◆ Task directions: From the line containing "Kode Etik Jurnalistik" down to the line containing "Pedoman Pemberitaan" in the records below, reproduce every line exactly, ends included, and omit all others.

··· Material for this exercise

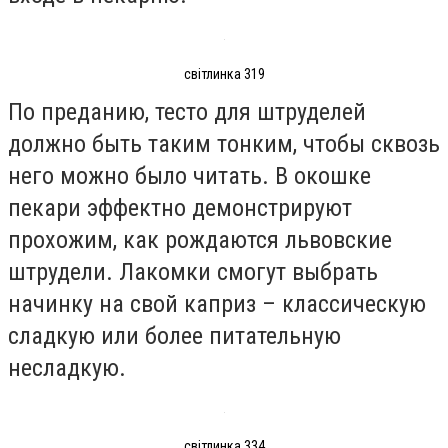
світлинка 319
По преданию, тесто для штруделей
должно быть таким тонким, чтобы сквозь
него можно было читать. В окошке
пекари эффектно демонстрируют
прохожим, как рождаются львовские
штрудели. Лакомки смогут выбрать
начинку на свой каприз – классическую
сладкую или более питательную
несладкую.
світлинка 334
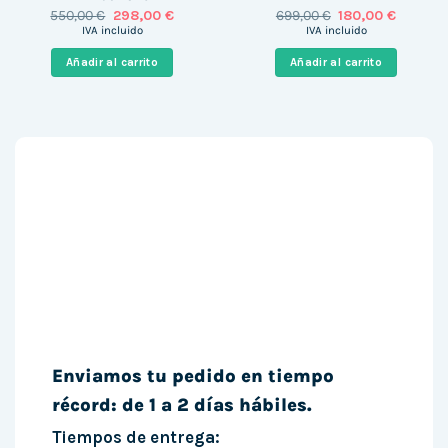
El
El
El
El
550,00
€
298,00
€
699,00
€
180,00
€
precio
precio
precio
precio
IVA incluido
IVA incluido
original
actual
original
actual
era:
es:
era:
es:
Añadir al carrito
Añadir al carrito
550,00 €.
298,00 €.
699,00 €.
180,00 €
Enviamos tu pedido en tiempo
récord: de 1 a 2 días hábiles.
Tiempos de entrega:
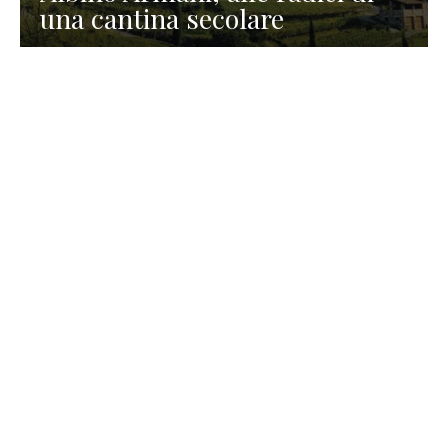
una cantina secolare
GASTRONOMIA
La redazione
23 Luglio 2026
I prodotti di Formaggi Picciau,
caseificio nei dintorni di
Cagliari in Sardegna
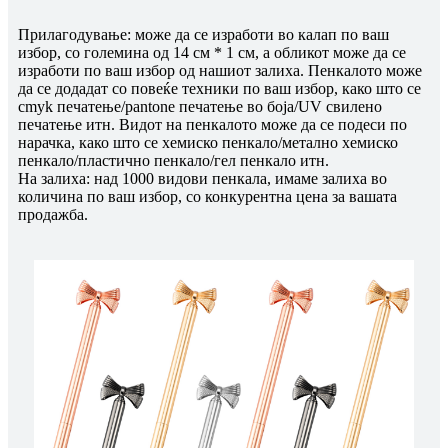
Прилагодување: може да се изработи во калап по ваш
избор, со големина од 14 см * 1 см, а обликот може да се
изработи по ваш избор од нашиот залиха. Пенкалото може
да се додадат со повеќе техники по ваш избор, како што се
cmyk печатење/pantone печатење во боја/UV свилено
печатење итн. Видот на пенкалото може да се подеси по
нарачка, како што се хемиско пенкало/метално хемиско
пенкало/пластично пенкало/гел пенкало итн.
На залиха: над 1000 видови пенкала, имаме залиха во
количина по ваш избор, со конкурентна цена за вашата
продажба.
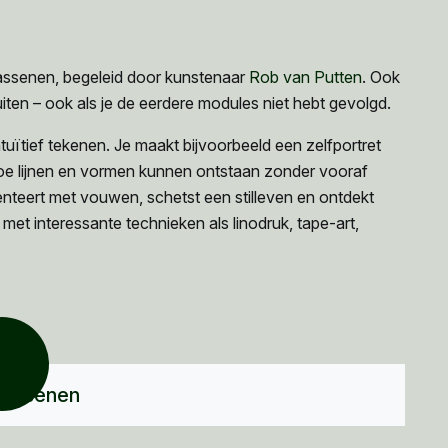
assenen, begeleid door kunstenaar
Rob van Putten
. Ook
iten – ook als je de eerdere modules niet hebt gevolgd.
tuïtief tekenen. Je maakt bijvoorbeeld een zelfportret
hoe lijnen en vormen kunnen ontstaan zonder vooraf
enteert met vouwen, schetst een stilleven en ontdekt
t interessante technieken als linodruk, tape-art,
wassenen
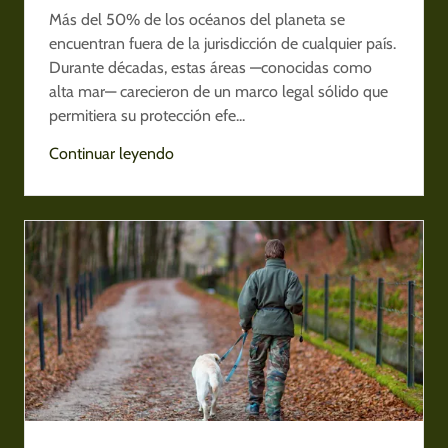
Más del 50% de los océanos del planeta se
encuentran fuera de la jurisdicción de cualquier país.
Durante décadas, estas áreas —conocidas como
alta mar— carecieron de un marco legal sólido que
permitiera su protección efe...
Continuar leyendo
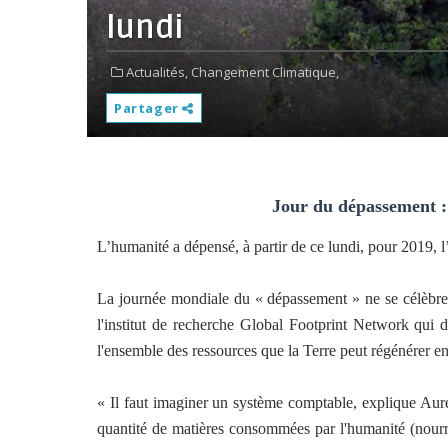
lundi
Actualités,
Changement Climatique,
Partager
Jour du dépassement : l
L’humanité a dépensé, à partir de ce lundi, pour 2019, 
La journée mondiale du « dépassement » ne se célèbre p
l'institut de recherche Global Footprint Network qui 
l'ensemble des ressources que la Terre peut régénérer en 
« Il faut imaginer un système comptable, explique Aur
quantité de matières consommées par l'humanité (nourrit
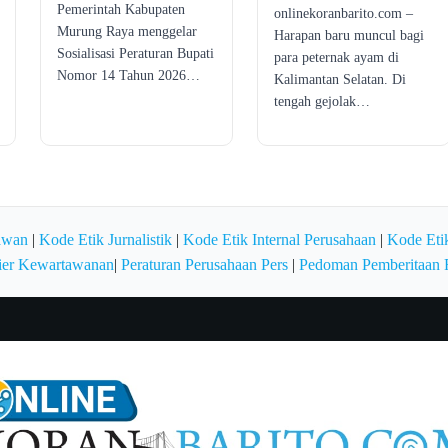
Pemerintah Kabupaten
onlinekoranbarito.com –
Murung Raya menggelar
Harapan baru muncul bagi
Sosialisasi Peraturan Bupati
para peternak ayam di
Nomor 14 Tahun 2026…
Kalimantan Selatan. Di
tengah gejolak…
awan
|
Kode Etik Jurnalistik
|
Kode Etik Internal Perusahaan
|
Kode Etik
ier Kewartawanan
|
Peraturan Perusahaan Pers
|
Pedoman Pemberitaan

······
··· Material for this exercise

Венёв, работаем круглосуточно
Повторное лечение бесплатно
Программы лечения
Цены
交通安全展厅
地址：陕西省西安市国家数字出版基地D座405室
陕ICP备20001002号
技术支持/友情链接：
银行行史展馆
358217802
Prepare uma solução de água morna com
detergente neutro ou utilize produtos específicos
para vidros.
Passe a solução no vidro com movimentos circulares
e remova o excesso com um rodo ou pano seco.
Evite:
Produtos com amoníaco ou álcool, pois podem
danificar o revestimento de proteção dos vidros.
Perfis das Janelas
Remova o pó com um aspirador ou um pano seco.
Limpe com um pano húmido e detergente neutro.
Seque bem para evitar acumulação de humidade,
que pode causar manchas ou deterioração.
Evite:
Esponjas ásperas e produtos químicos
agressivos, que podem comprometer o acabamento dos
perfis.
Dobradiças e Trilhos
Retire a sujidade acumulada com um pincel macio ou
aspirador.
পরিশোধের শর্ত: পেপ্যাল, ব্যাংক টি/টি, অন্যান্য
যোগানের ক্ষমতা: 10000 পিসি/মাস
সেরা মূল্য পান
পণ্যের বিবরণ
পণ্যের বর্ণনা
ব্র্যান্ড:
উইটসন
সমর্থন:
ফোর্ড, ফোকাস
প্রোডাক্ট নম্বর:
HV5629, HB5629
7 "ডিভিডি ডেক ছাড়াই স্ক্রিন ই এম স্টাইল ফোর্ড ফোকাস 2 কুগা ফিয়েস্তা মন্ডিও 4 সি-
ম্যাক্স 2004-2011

······
··· Material for this exercise

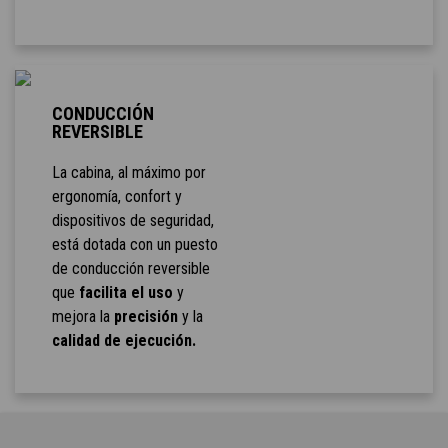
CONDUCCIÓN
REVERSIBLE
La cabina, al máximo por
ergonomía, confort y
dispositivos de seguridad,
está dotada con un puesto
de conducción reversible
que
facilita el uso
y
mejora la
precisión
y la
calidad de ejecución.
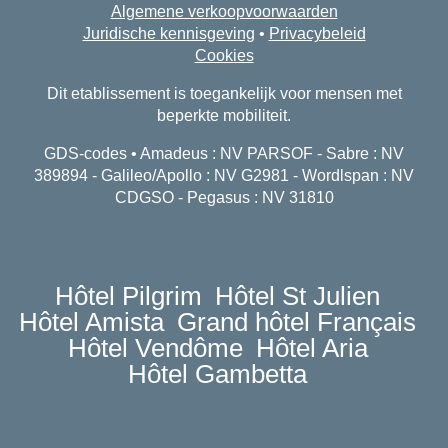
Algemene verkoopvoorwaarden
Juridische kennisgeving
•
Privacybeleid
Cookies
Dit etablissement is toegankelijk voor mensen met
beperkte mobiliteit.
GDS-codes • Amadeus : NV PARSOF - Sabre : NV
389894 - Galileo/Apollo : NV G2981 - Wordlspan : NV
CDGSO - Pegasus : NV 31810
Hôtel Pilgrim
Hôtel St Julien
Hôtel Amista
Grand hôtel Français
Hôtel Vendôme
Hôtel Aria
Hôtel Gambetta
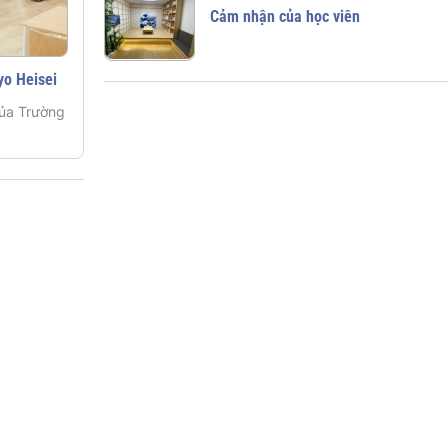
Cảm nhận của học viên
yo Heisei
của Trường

······

◆ Answer for this exercise:
Kode Etik Jurnalistik
|
Kode Etik Internal Perusahaan
|
Kode Etik
ier Kewartawanan
|
Peraturan Perusahaan Pers
|
Pedoman Pemberitaan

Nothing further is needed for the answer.